I've looked through this now, and have some minor complaints and a major
one. The major one is that it doesn't work for XML that doesn't satisfy
IS DOCUMENT. For example,

regression=# select '<bar><val x="y">42</val></bar><foo></foo>'::xml is document;
?column?
----------
f
(1 row)

regression=# select xmlserialize (content '<bar><val x="y">42</val></bar><foo></foo>' as text);
xmlserialize
-------------------------------------------
<bar><val x="y">42</val></bar><foo></foo>
(1 row)

regression=# select xmlserialize (content '<bar><val x="y">42</val></bar><foo></foo>' as text indent);
ERROR: invalid XML document
DETAIL: line 1: Extra content at the end of the document
<bar><val x="y">42</val></bar><foo></foo>
^

This is not what the documentation promises, and I don't think it's
good enough --- the SQL spec has no restriction saying you can't
use INDENT with CONTENT. I tried adjusting things so that we call
xml_parse() with the appropriate DOCUMENT or CONTENT xmloption flag,
but all that got me was empty output (except for a document header).
It seems like xmlDocDumpFormatMemory is not the thing to use, at least
not in the CONTENT case.
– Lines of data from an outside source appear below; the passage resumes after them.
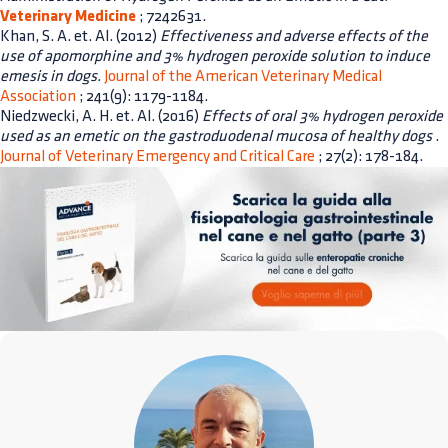
Veterinary Medicine
; 7242631.
Khan, S. A. et. Al. (2012)
Effectiveness and adverse effects of the
use of apomorphine and 3% hydrogen peroxide solution to induce
emesis in dogs.
Journal of the American Veterinary Medical
Association
; 241(9): 1179-1184.
Niedzwecki, A. H. et. Al. (2016)
Effects of oral 3% hydrogen peroxide
used as an emetic on the gastroduodenal mucosa of healthy dogs
.
Journal of Veterinary Emergency and Critical Care
; 27(2): 178-184.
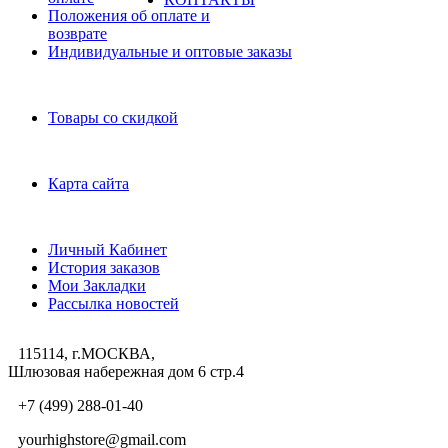
Положения об оплате и
возврате
Индивидуальные и оптовые заказы
Дополнительно
Товары со скидкой
Служба поддержки
Карта сайта
Личный Кабинет
Личный Кабинет
История заказов
Мои Закладки
Рассылка новостей
115114, г.МОСКВА,
Шлюзовая набережная дом 6 стр.4
+7 (499) 288-01-40
yourhighstore@gmail.com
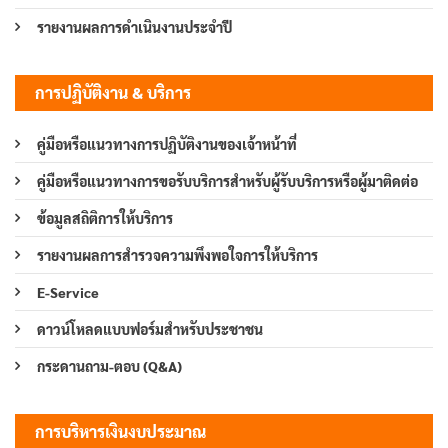
รายงานผลการดำเนินงานประจำปี
การปฏิบัติงาน & บริการ
คู่มือหรือแนวทางการปฏิบัติงานของเจ้าหน้าที่
คู่มือหรือแนวทางการขอรับบริการสำหรับผู้รับบริการหรือผู้มาติดต่อ
ข้อมูลสถิติการให้บริการ
รายงานผลการสำรวจความพึงพอใจการให้บริการ
E-Service
ดาวน์โหลดแบบฟอร์มสำหรับประชาชน
กระดานถาม-ตอบ (Q&A)
การบริหารเงินงบประมาณ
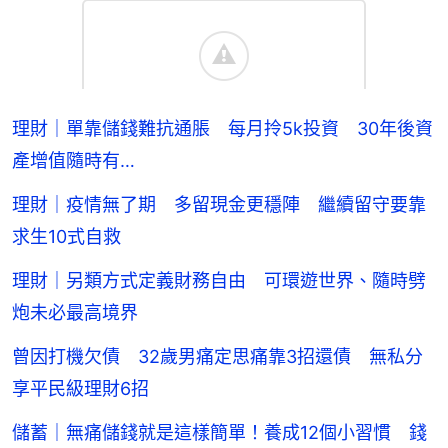
理財｜單靠儲錢難抗通脹 每月拎5k投資 30年後資
產增值隨時有…
理財｜疫情無了期 多留現金更穩陣 繼續留守要靠
求生10式自救
理財｜另類方式定義財務自由 可環遊世界、隨時劈
炮未必最高境界
曾因打機欠債 32歲男痛定思痛靠3招還債 無私分
享平民級理財6招
儲蓄｜無痛儲錢就是這樣簡單！養成12個小習慣 錢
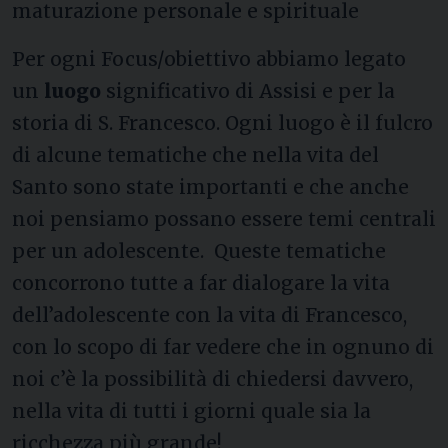
maturazione personale e spirituale
Per ogni Focus/obiettivo abbiamo legato
un
luogo
significativo di Assisi e per la
storia di S. Francesco. Ogni luogo è il fulcro
di alcune tematiche che nella vita del
Santo sono state importanti e che anche
noi pensiamo possano essere temi centrali
per un adolescente. Queste tematiche
concorrono tutte a far dialogare la vita
dell’adolescente con la vita di Francesco,
con lo scopo di far vedere che in ognuno di
noi c’è la possibilità di chiedersi davvero,
nella vita di tutti i giorni quale sia la
ricchezza più grande!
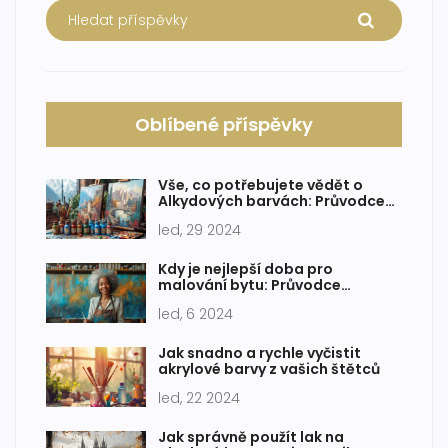
Oblíbené příspěvky
Vše, co potřebujete vědět o
Alkydových barvách: Průvodce
pro začátečníky
led, 29 2024
Kdy je nejlepší doba pro
malování bytu: Průvodce
štětcem v ruce
led, 6 2024
Jak snadno a rychle vyčistit
akrylové barvy z vašich štětců
led, 22 2024
Jak správně použít lak na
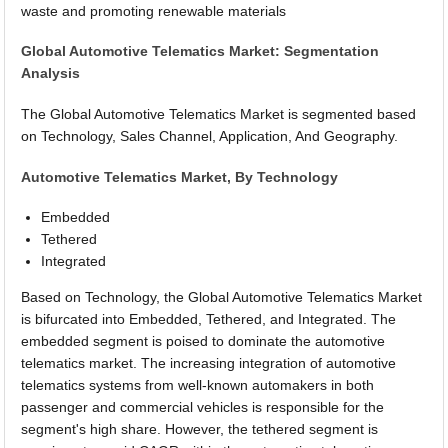
waste and promoting renewable materials
Global Automotive Telematics Market: Segmentation
Analysis
The Global Automotive Telematics Market is segmented based
on Technology, Sales Channel, Application, And Geography.
Automotive Telematics Market, By Technology
Embedded
Tethered
Integrated
Based on Technology, the Global Automotive Telematics Market
is bifurcated into Embedded, Tethered, and Integrated. The
embedded segment is poised to dominate the automotive
telematics market. The increasing integration of automotive
telematics systems from well-known automakers in both
passenger and commercial vehicles is responsible for the
segment's high share. However, the tethered segment is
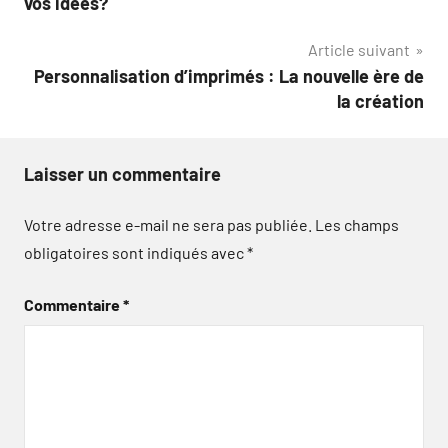
vos idées?
l’article
Article suivant
Personnalisation d’imprimés : La nouvelle ère de
la création
Laisser un commentaire
Votre adresse e-mail ne sera pas publiée.
Les champs
obligatoires sont indiqués avec
*
Commentaire
*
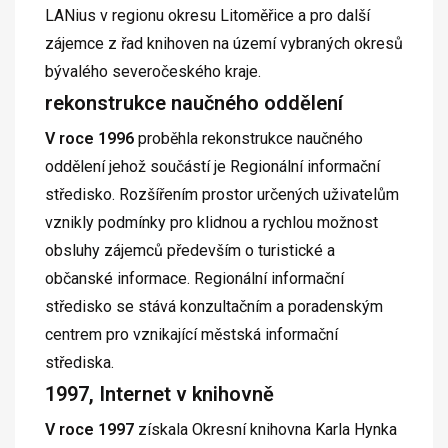
LANius v regionu okresu Litoměřice a pro další
zájemce z řad knihoven na území vybraných okresů
bývalého severočeského kraje.
rekonstrukce naučného oddělení
V roce 1996
proběhla rekonstrukce naučného
oddělení jehož součástí je Regionální informační
středisko. Rozšířením prostor určených uživatelům
vznikly podmínky pro klidnou a rychlou možnost
obsluhy zájemců především o turistické a
občanské informace. Regionální informační
středisko se stává konzultačním a poradenským
centrem pro vznikající městská informační
střediska.
1997, Internet v knihovně
V roce 1997
získala Okresní knihovna Karla Hynka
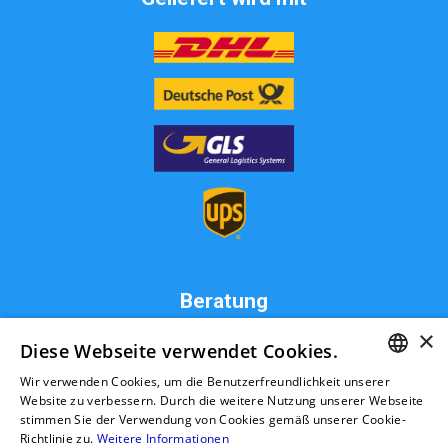
Beratung
×
MW Live KFZ Teile GmbH
Diese Webseite verwendet Cookies.
Zum Hahnenbusch 8
Wir verwenden Cookies, um die Benutzerfreundlichkeit unserer
31234 Edemissen
GERMAN
Website zu verbessern. Durch die weitere Nutzung unserer Webseite
Deutschland
stimmen Sie der Verwendung von Cookies gemäß unserer Cookie-
info@ttk-ac.de
RUSSIAN
Richtlinie zu.
Weitere Informationen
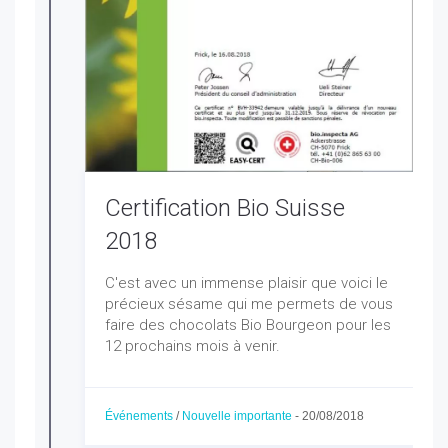
Certification Bio Suisse
2018
C'est avec un immense plaisir que voici le
précieux sésame qui me permets de vous
faire des chocolats Bio Bourgeon pour les
12 prochains mois à venir.
Événements
/
Nouvelle importante
-
20/08/2018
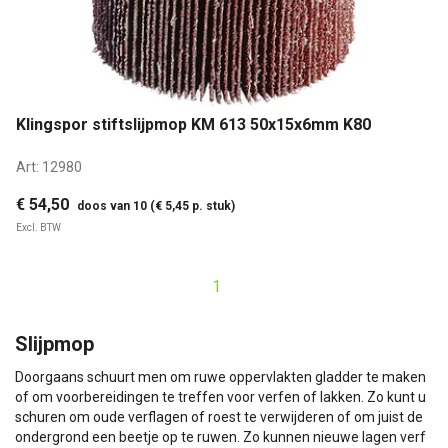
Klingspor stiftslijpmop KM 613 50x15x6mm K80
Art:
12980
€ 54,50
doos van 10 (€ 5,45 p. stuk)
Excl. BTW
1
Slijpmop
Doorgaans schuurt men om ruwe oppervlakten gladder te maken
of om voorbereidingen te treffen voor verfen of lakken. Zo kunt u
schuren om oude verflagen of roest te verwijderen of om juist de
ondergrond een beetje op te ruwen. Zo kunnen nieuwe lagen verf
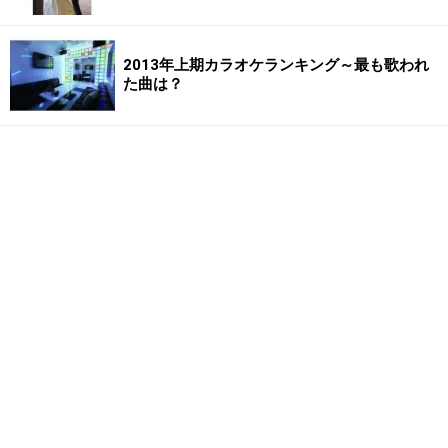
2013年上期カラオケランキング～最も歌われ
た曲は？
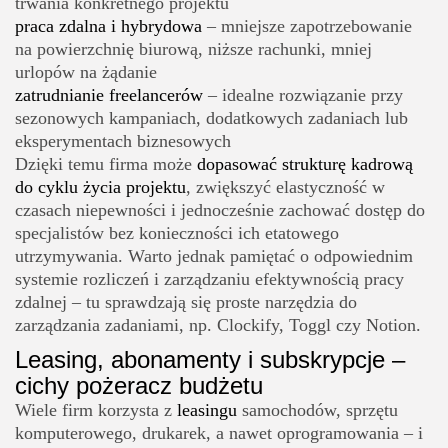
trwania konkretnego projektu
praca zdalna i hybrydowa
– mniejsze zapotrzebowanie
na powierzchnię biurową, niższe rachunki, mniej
urlopów na żądanie
zatrudnianie freelancerów
– idealne rozwiązanie przy
sezonowych kampaniach, dodatkowych zadaniach lub
eksperymentach biznesowych
Dzięki temu firma może
dopasować strukturę kadrową
do cyklu życia projektu
, zwiększyć elastyczność w
czasach niepewności i jednocześnie zachować dostęp do
specjalistów bez konieczności ich etatowego
utrzymywania. Warto jednak pamiętać o odpowiednim
systemie rozliczeń i zarządzaniu efektywnością pracy
zdalnej – tu sprawdzają się proste narzędzia do
zarządzania zadaniami, np. Clockify, Toggl czy Notion.
Leasing, abonamenty i subskrypcje –
cichy pożeracz budżetu
Wiele firm korzysta z
leasingu
samochodów, sprzętu
komputerowego, drukarek, a nawet oprogramowania – i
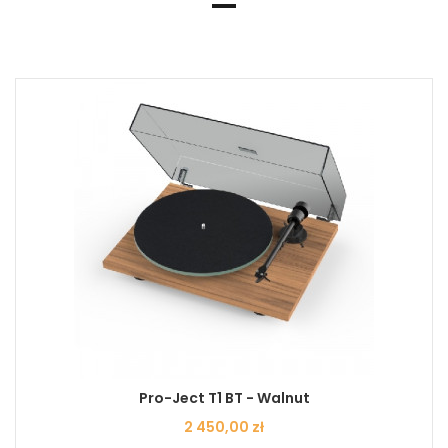
Pro-Ject T1 BT - Walnut
Cena
2 450,00 zł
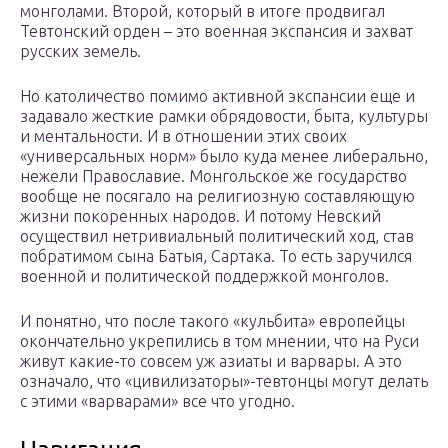
монголами. Второй, который в итоге продвигал
Тевтонский орден – это военная экспансия и захват
русских земель.
Но католичество помимо активной экспансии еще и
задавало жесткие рамки обрядовости, быта, культуры
и ментальности. И в отношении этих своих
«универсальных норм» было куда менее либерально,
нежели Православие. Монгольское же государство
вообще не посягало на религиозную составляющую
жизни покоренных народов. И потому Невский
осуществил нетривиальный политический ход, став
побратимом сына Батыя, Сартака. То есть заручился
военной и политической поддержкой монголов.
И понятно, что после такого «кульбита» европейцы
окончательно укрепились в том мнении, что на Руси
живут какие-то совсем уж азиаты и варвары. А это
означало, что «цивилизаторы»-тевтонцы могут делать
с этими «варварами» все что угодно.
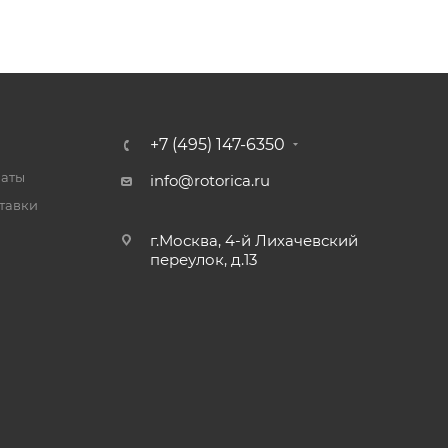
+7 (495) 147-6350
латы
info@rotorica.ru
тавки
г.Москва, 4-й Лихачевский
переулок, д.13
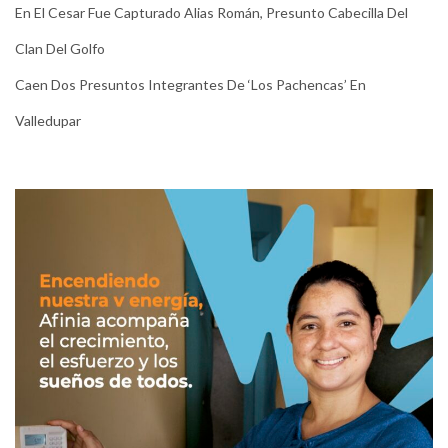
En El Cesar Fue Capturado Alias Román, Presunto Cabecilla Del
Clan Del Golfo
Caen Dos Presuntos Integrantes De ‘Los Pachencas’ En
Valledupar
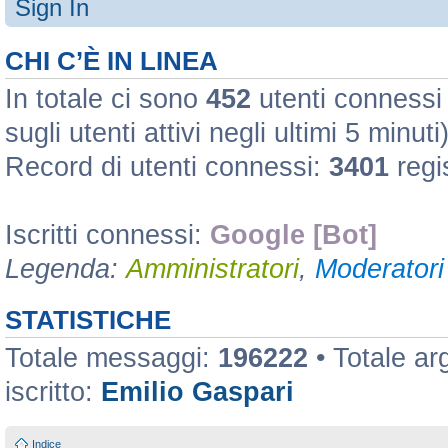
Sign In
CHI C’È IN LINEA
In totale ci sono
452
utenti connessi :
sugli utenti attivi negli ultimi 5 minuti
Record di utenti connessi:
3401
regi
Iscritti connessi:
Google [Bot]
Legenda:
Amministratori
,
Moderatori 
STATISTICHE
Totale messaggi:
196222
• Totale a
iscritto:
Emilio Gaspari
Indice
But libxml2 has a few other "dump"
functions, so maybe we can use a different one? I see we are using
xmlNodeDump elsewhere, and that has a format option, so maybe there's
a way forward there.

A lesser issue is that INDENT tacks on a document header (XML declaration)
whether there was one or not. I'm not sure whether that's an appropriate
thing to do in the DOCUMENT case, but it sure seems weird in the CONTENT
case. We have code that can strip off the header again, but we
need to figure out exactly when to apply it.

I also suspect that it's outright broken to attach a header claiming
the data is now in UTF8 encoding. If the database encoding isn't
UTF8, then either that's a lie or we now have an encoding violation.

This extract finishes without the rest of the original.